The problem
Most teams using an LLM in production are leaving accuracy on the table because the prompts they ship were written by a human, once, in a rush. The model is capable of more — but the prompt is the ceiling. Existing tooling helps you track prompts. Almost nothing helps you improve them.
The product
Promptomize is a supervised model trained on 18,000 (input, weak prompt, strong prompt, eval-score) tuples. Given a frozen base prompt and a small held-out evaluation set, it rewrites the prompt and reports the projected lift before you ever push it to production.
How it works
- Ingestion. You provide a base prompt and 20–200 evaluation examples (input + golden output).
- Rewriting. The Promptomize model produces 8 candidate rewrites with diverse strategies — chain-of-thought, role priming, format scaffolding, decomposition.
- Evaluation. Each candidate is scored against your held-out set on the target backend (GPT, Claude, Gemini, open-weight).
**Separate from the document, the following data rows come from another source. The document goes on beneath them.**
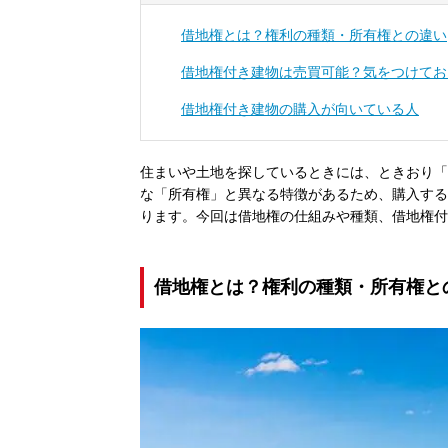
借地権とは？権利の種類・所有権との違い
借地権付き建物は売買可能？気をつけてお
借地権付き建物の購入が向いている人
住まいや土地を探しているときには、ときおり「
な「所有権」と異なる特徴があるため、購入する
ります。今回は借地権の仕組みや種類、借地権付
借地権とは？権利の種類・所有権と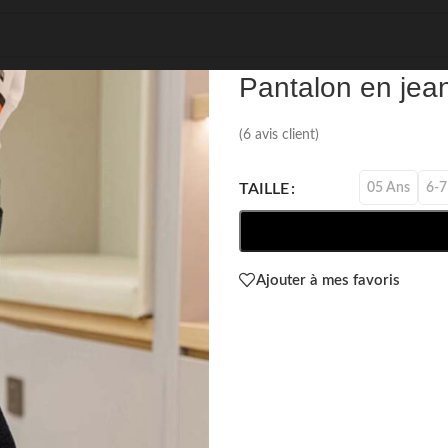
REF: 24665
Pantalon en jea
(
6
avis client)
05 Ans
6-7
TAILLE
Ajouter à mes favoris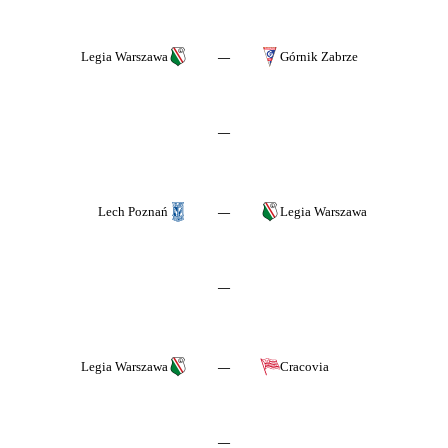
Legia Warszawa
Górnik Zabrze
—
—
Lech Poznań
Legia Warszawa
—
—
Legia Warszawa
Cracovia
—
—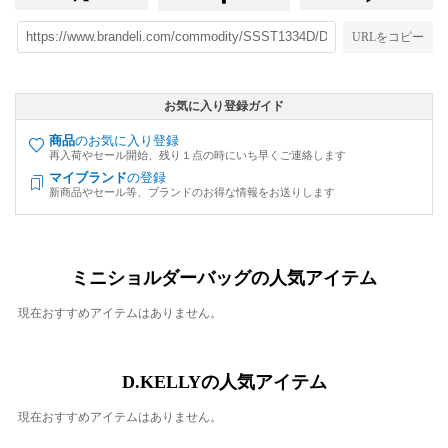
URLをコピー
お気に入り登録ガイド
商品
のお気に入り登録
再入荷やセール開始、残り１点の時にいち早くご連絡します
マイブランド
の登録
新商品やセール等、ブランドのお得な情報をお送りします
ミニショルダーバッグの人気アイテム
現在おすすめアイテムはありません。
D.KELLYの人気アイテム
現在おすすめアイテムはありません。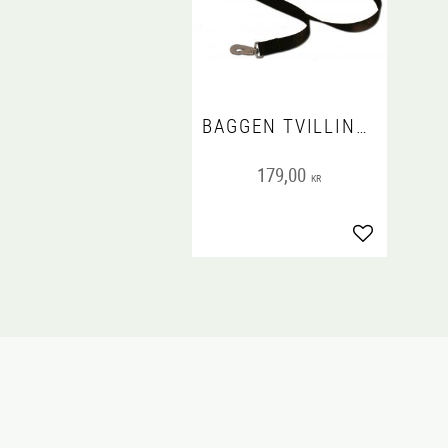
BAGGEN TVILLINGKOPPEL SVART
179,00
KR
Lägg till i fa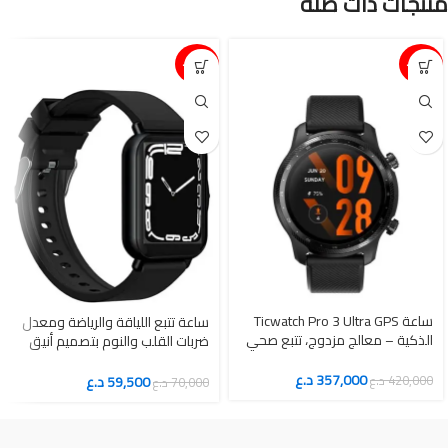
منتجات ذات صلة
15%-
15%-
ساعة Ticwatch Pro 3 Ultra GPS
ساعة تتبع اللياقة والرياضة ومعدل
الذكية – معالج مزدوج، تتبع صحي
ضربات القلب والنوم بتصميم أنيق
متقدم، وعمر بطارية طويل
وشاشة لمس عالية الدقة
357,000
د.ع
59,500
د.ع
420,000
د.ع
70,000
د.ع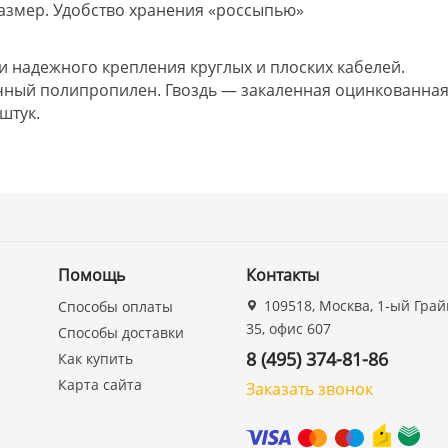
размер. Удобство хранения «россыпью»
 надежного крепления круглых и плоских кабелей.
чный полипропилен. Гвоздь — закаленная оцинкованна
штук.
Помощь
Контакты
109518, Москва, 1-ый Грай
Способы оплаты
35, офис 607
Способы доставки
8 (495) 374-81-86
Как купить
Карта сайта
Заказать звонок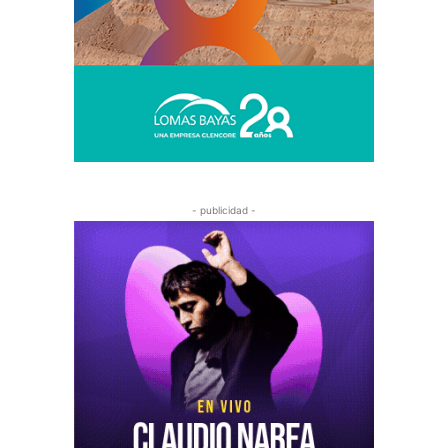
- publicidad -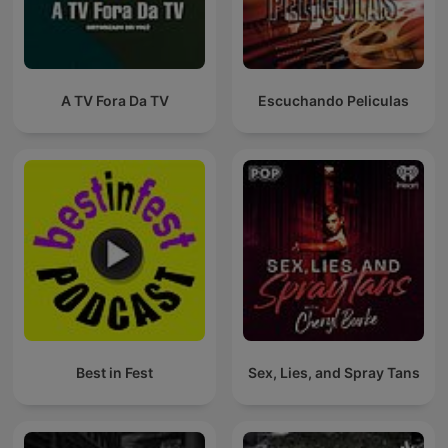
A TV Fora Da TV
Escuchando Peliculas
Best in Fest
Sex, Lies, and Spray Tans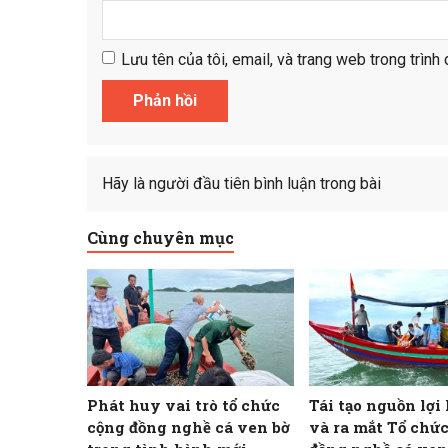
Lưu tên của tôi, email, và trang web trong trình 
Hãy là người đầu tiên bình luận trong bài
Cùng chuyên mục
Phát huy vai trò tổ chức
Tái tạo nguồn lợi 
cộng đồng nghề cá ven bờ
và ra mắt Tổ chứ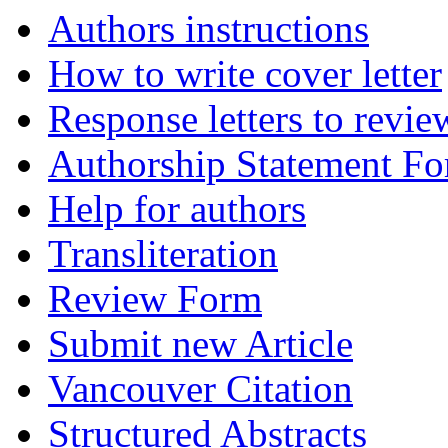
Authors instructions
How to write cover letter
Response letters to revie
Authorship Statement F
Help for authors
Transliteration
Review Form
Submit new Article
Vancouver Citation
Structured Abstracts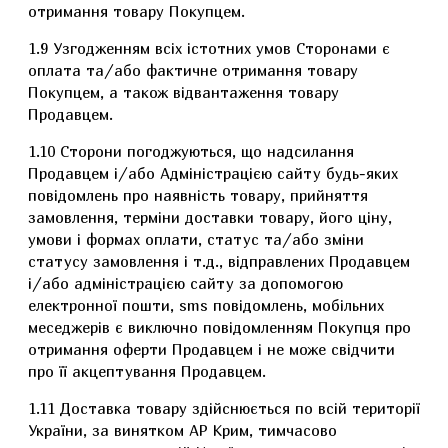
отримання товару Покупцем.
1.9 Узгодженням всіх істотних умов Сторонами є
оплата та/або фактичне отримання товару
Покупцем, а також відвантаження товару
Продавцем.
1.10 Сторони погоджуються, що надсилання
Продавцем і/або Адміністрацією сайту будь-яких
повідомлень про наявність товару, прийняття
замовлення, терміни доставки товару, його ціну,
умови і формах оплати, статус та/або зміни
статусу замовлення і т.д., відправлених Продавцем
і/або адміністрацією сайту за допомогою
електронної пошти, sms повідомлень, мобільних
меседжерів є виключно повідомленням Покупця про
отримання оферти Продавцем і не може свідчити
про її акцептування Продавцем.
1.11 Доставка товару здійснюється по всій території
України, за винятком АР Крим, тимчасово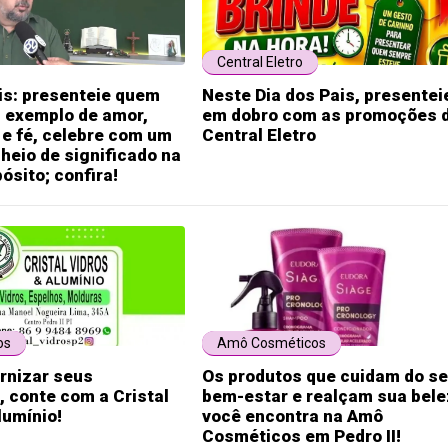
Central Eletro
is: presenteie quem
Neste Dia dos Pais, presentei
i exemplo de amor,
em dobro com as promoções 
e fé, celebre com um
Central Eletro
heio de significado na
ósito; confira!
os
Amô Cosméticos
rnizar seus
Os produtos que cuidam do s
 conte com a Cristal
bem-estar e realçam sua bel
lumínio!
você encontra na Amô
Cosméticos em Pedro II!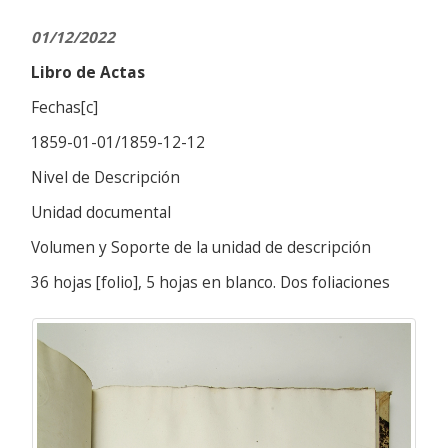
01/12/2022
Libro de Actas
Fechas[c]
1859-01-01/1859-12-12
Nivel de Descripción
Unidad documental
Volumen y Soporte de la unidad de descripción
36 hojas [folio], 5 hojas en blanco. Dos foliaciones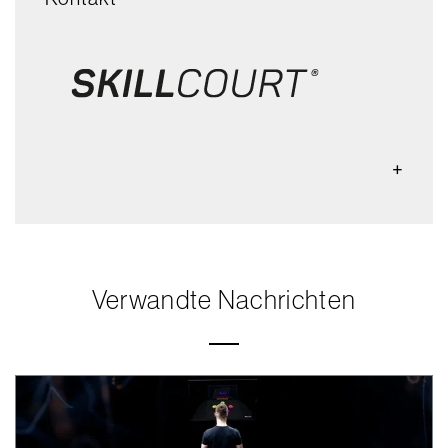
Verwandte Nachrichten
- Selection. The best variant is returned with a confidence interval and a delta against your baseline.
Results
Across our internal benchmark suite — 14 tasks spanning reasoning, code generation, classification, and structured extraction — Promptomize lifts accuracy by an average of 35% versus the human baseline. The largest wins are on structured-extraction tasks (+58% F1 on financial-table extraction). The smallest wins are on creative writing, where evaluation is noisier.
Stack
- Training: PyTorch, Lightning, DeepSpeed on 8×A100.
- Backend: Modal for GPU rewrite endpoints, Postgres for tuples & evals, Redis for the rewrite cache.
- Frontend: Next.js 15 App Router, React Server Components, Tailwind, shadcn/ui.
- Eval harness: a custom multi-backend runner with deterministic sampling and per-task scoring.
Status
Promptomize is in private beta with 14 paying teams. The hosted product is closed-loop with a self-hosted CLI on the way for teams that need to keep prompts and evals on-prem. Expected GA: Q3 2026.